El 7 de mayo pasado, mientras contaban a SEMANA su situación, un oficial de policía les informó que el estudio de riesgo era ordinario, que no tenían problema y que podían irse a donde quisieran. La opción es regresar a Pivijay, donde les entregaron una finca de 300 hectáreas. Pero no se sienten seguros, y los vecinos prefieren que se la adjudiquen a gente de la zona que también ha sido desplazada.
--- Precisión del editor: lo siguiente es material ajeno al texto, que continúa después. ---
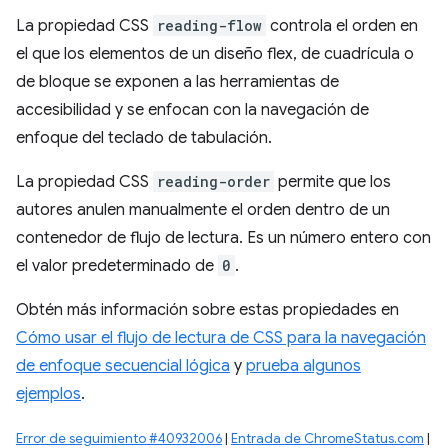
La propiedad CSS
reading-flow
controla el orden en
el que los elementos de un diseño flex, de cuadrícula o
de bloque se exponen a las herramientas de
accesibilidad y se enfocan con la navegación de
enfoque del teclado de tabulación.
La propiedad CSS
reading-order
permite que los
autores anulen manualmente el orden dentro de un
contenedor de flujo de lectura. Es un número entero con
el valor predeterminado de
0
.
Obtén más información sobre estas propiedades en
Cómo usar el flujo de lectura de CSS para la navegación
de enfoque secuencial lógica
y
prueba algunos
ejemplos
.
Error de seguimiento #40932006
|
Entrada de ChromeStatus.com
|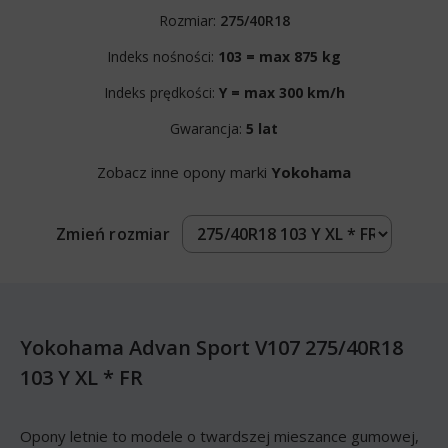
Rozmiar:
275/40R18
Indeks nośności:
103 = max 875 kg
Indeks prędkości:
Y = max 300 km/h
Gwarancja:
5 lat
Zobacz inne opony marki
Yokohama
Zmień rozmiar
Yokohama Advan Sport V107 275/40R18
103 Y XL * FR
Opony letnie to modele o twardszej mieszance gumowej,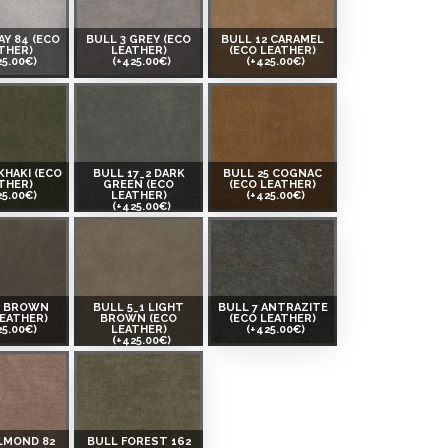
AY 84 (ECO
BULL 3 GREY (ECO
BULL 12 CARAMEL
THER)
LEATHER)
(ECO LEATHER)
25.00€)
(+425.00€)
(+425.00€)
KHAKI (ECO
BULL 17_2 DARK
BULL 25 COGNAC
THER)
GREEN (ECO
(ECO LEATHER)
25.00€)
LEATHER)
(+425.00€)
(+425.00€)
5 BROWN
BULL 5_1 LIGHT
BULL 7 ANTRAZITE
LEATHER)
BROWN (ECO
(ECO LEATHER)
25.00€)
LEATHER)
(+425.00€)
(+425.00€)
LMOND 82
BULL FOREST 162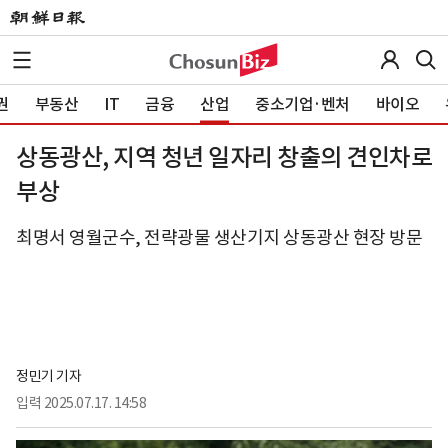
권
부동산
IT
금융
산업
중소기업·벤처
바이오
상동광산, 지역 청년 일자리 창출의 견인차로
부상
최명서 영월군수, 전략광물 생산기지 상동광산 현장 방문
정민기 기자
입력
2025.07.17. 14:58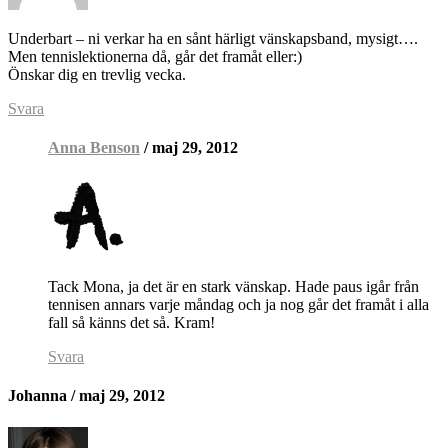
Underbart – ni verkar ha en sånt härligt vänskapsband, mysigt….
Men tennislektionerna då, går det framåt eller:)
Önskar dig en trevlig vecka.
Svara
Anna Benson
/ maj 29, 2012
Tack Mona, ja det är en stark vänskap. Hade paus igår från
tennisen annars varje måndag och ja nog går det framåt i alla
fall så känns det så. Kram!
Svara
Johanna
/ maj 29, 2012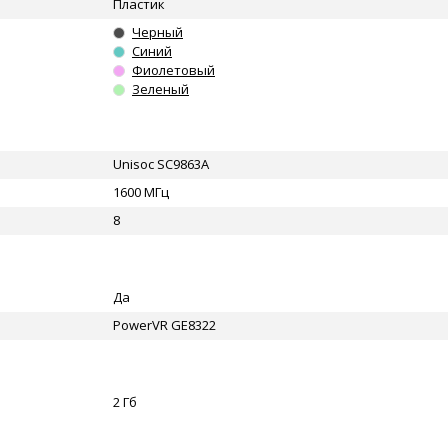
Пластик
Черный
Синий
Фиолетовый
Зеленый
Unisoc SC9863A
1600 МГц
8
Да
PowerVR GE8322
2 Гб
Ese mismo día, a Maritza la llamaron de Montería para decirle que si era muy brava, que si quería que la picaran como hicieron con su padre, su hermano y su esposo.

El 26 de agosto de 2009, diez hombres camuflados irrumpieron en la casa de Tulia Guangua García y la asesinaron a ella y a 11 personas más, entre las cuales siete menores de edad, uno de ellos un bebé de cinco meses, en el resguardo indígena de la comunidad awá, en el corregimiento de La Guayacana, cerca de Tumaco. Tulia había declarado tres meses ante el CTI contra miembros del Ejército Nacional por la ejecución extrajudicial de su esposo Gonzalo Guango, como única testigo de los hechos.

 

La indígena Yolanda Bibicus Taicus, de 34 años, escapó con vida de la masacre con tres hijos más, pero su esposo y dos de sus pequeños, de 3 y 13 años, quedaron entre los muertos. Un año después ella identificó a tres de los autores, que fueron condenados a 48 años de prisión. En la actualidad, continúa la investigación contra los demás perpetradores, entre ellos alias Freddy Cortez, comandante de la banda delincuencial Los Cucarachas y presunto autor intelectual.
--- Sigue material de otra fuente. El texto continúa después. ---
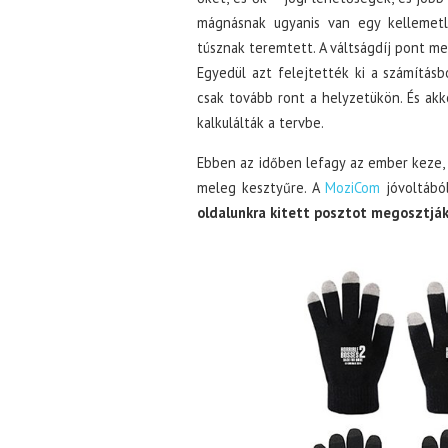
mágnásnak ugyanis van egy kellemetlen
túsznak teremtett. A váltságdíj pont m
Egyedül azt felejtették ki a számításb
csak tovább ront a helyzetükön. És akk
kalkulálták a tervbe.
Ebben az időben lefagy az ember keze, 
meleg kesztyűre. A
MoziCom
jóvoltából
oldalunkra kitett posztot megosztják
Según los abogados de Yolanda, de la Asociación Minga, “ella fue abandonada por el programa de protección de testigos de la Fiscalía, pues no cobija un enfoque para indígenas. Una vez denunció a los agresores fue devuelta con un pasaje de bus hasta un lugar a diez minutos del sitio de los hechos”.

 

A comienzos de 2010, Yolanda y otros familiares de las víctimas radicaron ante Acción Social la solicitud de reparación administrativa. En noviembre de 2012 le desembolsaron la suma de 22 millones de pesos por concepto de indemnización por la muerte de su hija menor. Los abogados de Minga afirman que la entrega se efectuó “sin ningún tipo de asesoría ni acompañamiento, especialmente para ella, una mujer analfabeta, que no conoce el valor real del dinero y que recibió esta suma de dinero en el lugar donde varias veces denunció ante las autoridades que estaba siendo perseguida”.

 

Lo inimaginable llegó después de cobrar el cheque: los mismos victimarios irrumpieron en su casa, la agredieron y le robaron 20 millones de pesos en efectivo. Algunas personas afirman que, con sus tres hijos sobrevivientes, deambula y lava sábanas de hoteles y hosterías en corregimientos cercanos a la masacre.